RTVE ha pedido disculpas. Su presidente, José Pablo López, lo ha calificado como “un gran error”. Lo es y muy grave. No es una torpeza de edición, un despiste técnico, una anécdota televisiva más o un intento inocente y fundado por facilitar la comunicación. Subtitular selectivamente a una mujer andaluza activa una lógica histórica de inferiorización: la que convierte una forma andaluza de hablar, sentir y estar en el mundo en algo que debe ser aclarado, corregido o mediado, mientras presenta como natural, transparente y legítima la forma lingüística y cultural asociada a lo castellano y a todo aquello que se le parece.

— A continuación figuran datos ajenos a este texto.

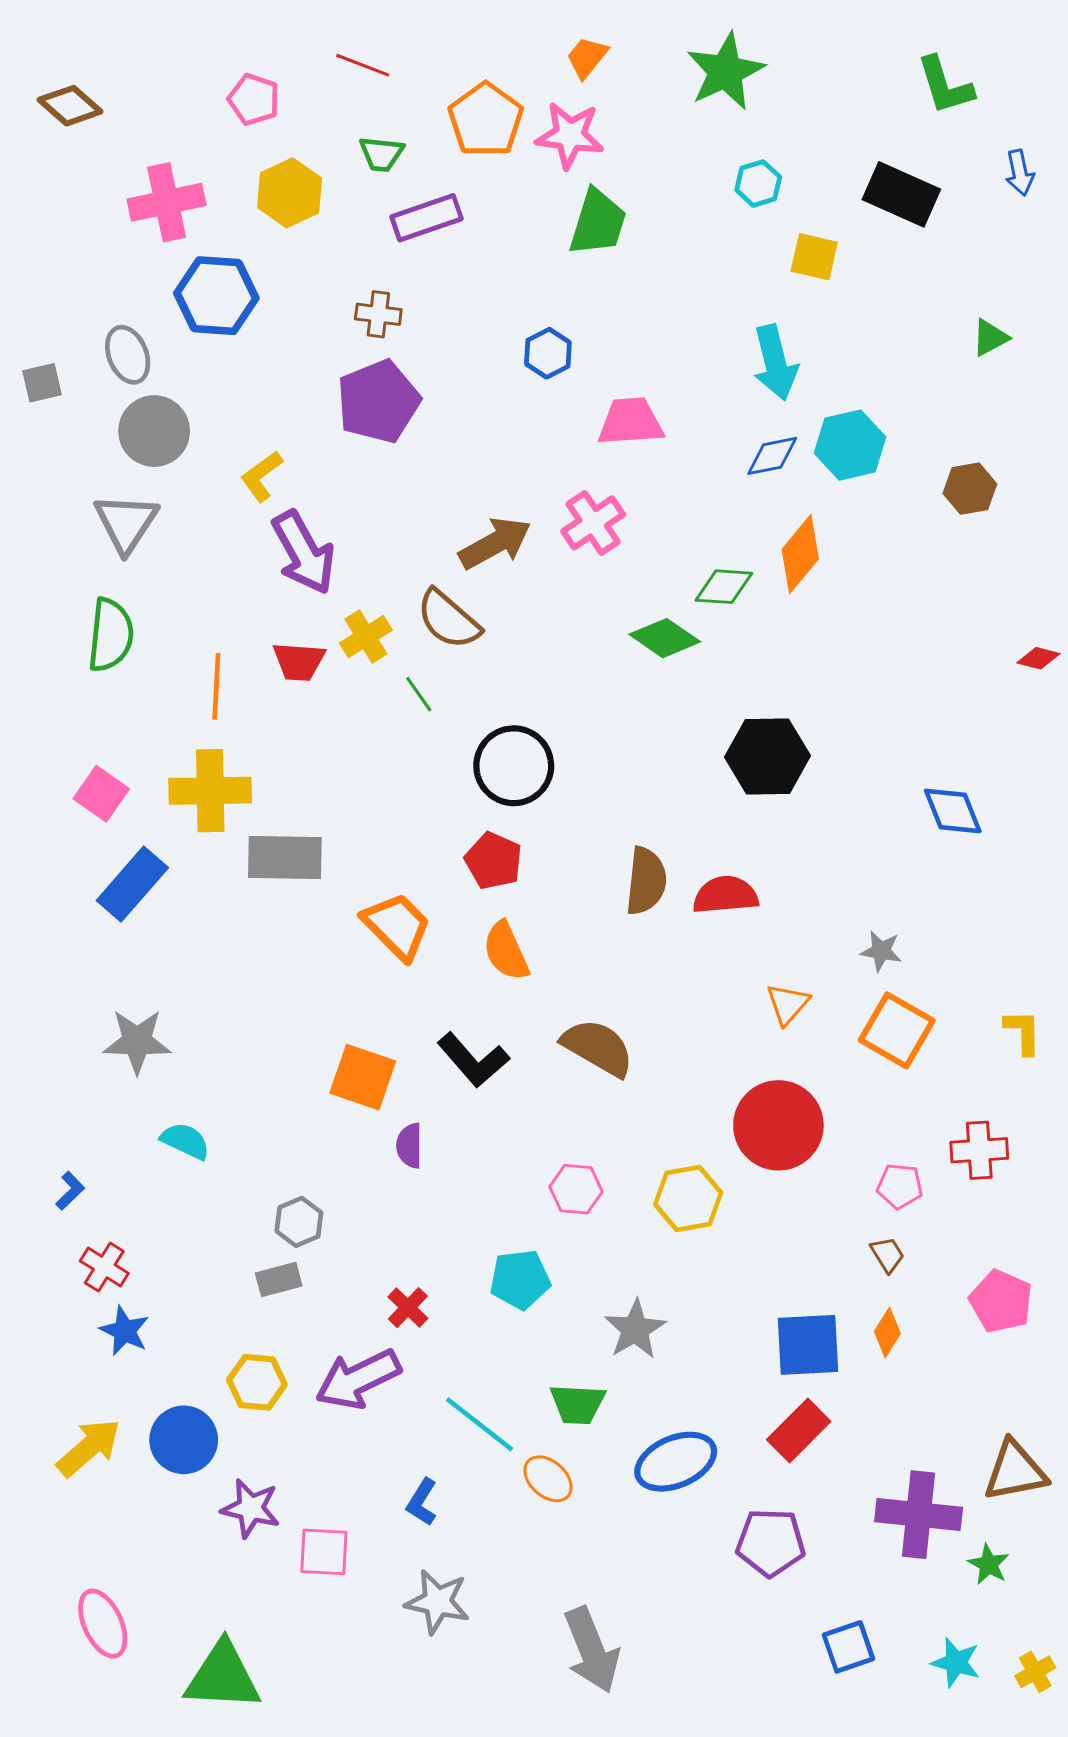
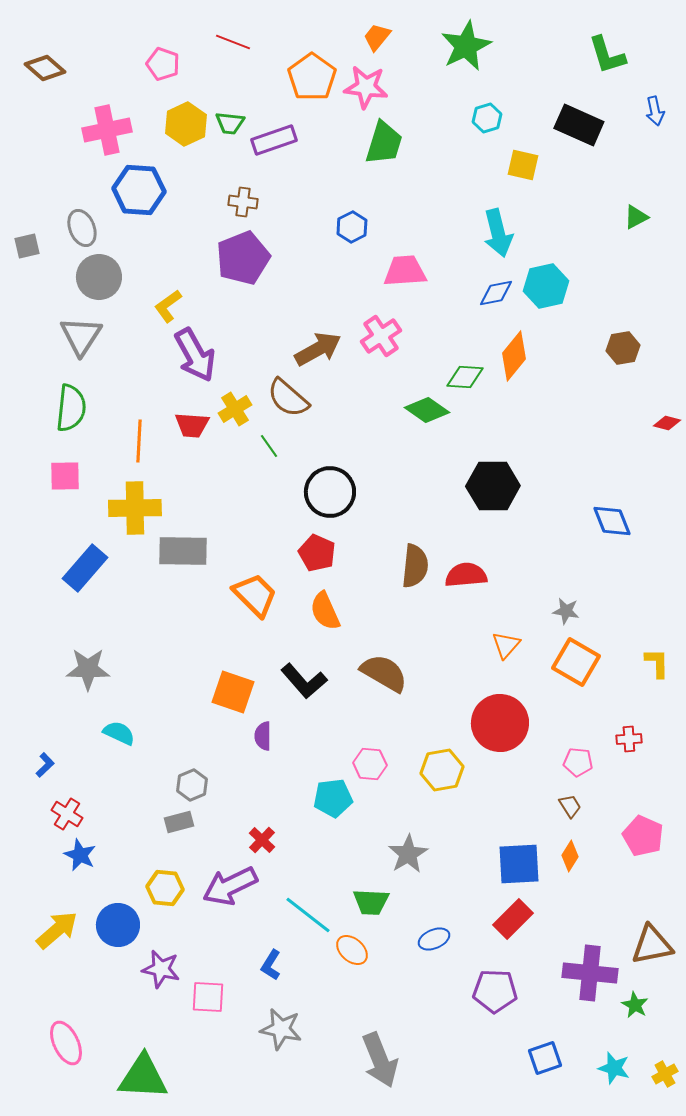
green trapezoid: (381, 154) -> (230, 123), moved
brown hexagon: (970, 489) -> (623, 348), moved
pink square: (101, 794) -> (65, 476), moved, turned -36
red cross: (979, 1150) -> (629, 739), size x0.7
cyan pentagon: (520, 1279) -> (333, 798), moved
blue ellipse: (676, 1462) -> (434, 939), size x0.6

Hay un filósofo colombiano, Santiago Castro Gómez, que hace años habló de la hybris del punto cero para explicar la constitución del racismo. Esa soberbia o desmesura de quien se constituye en lo que Frantz Fanon llamó zona del Ser es una condición de posibilidad de este tipo de prácticas glotopolíticas. Es una desespacialización lingüística: quien subtituló se cree (absurdamente) en el vacío social y lingüístico; nuestras Charis (en este sentido, cada andaluz y andaluza es aquí Chari), tienen espacialidad. Es glotofobia y es, a la vez, racismo lingüístico, que va más allá de la glotofobia, pues esta no tiene por qué ser estructural y aquel sí lo es. La andalufobia es estructural, constituida históricamente y sostenida institucionalmente.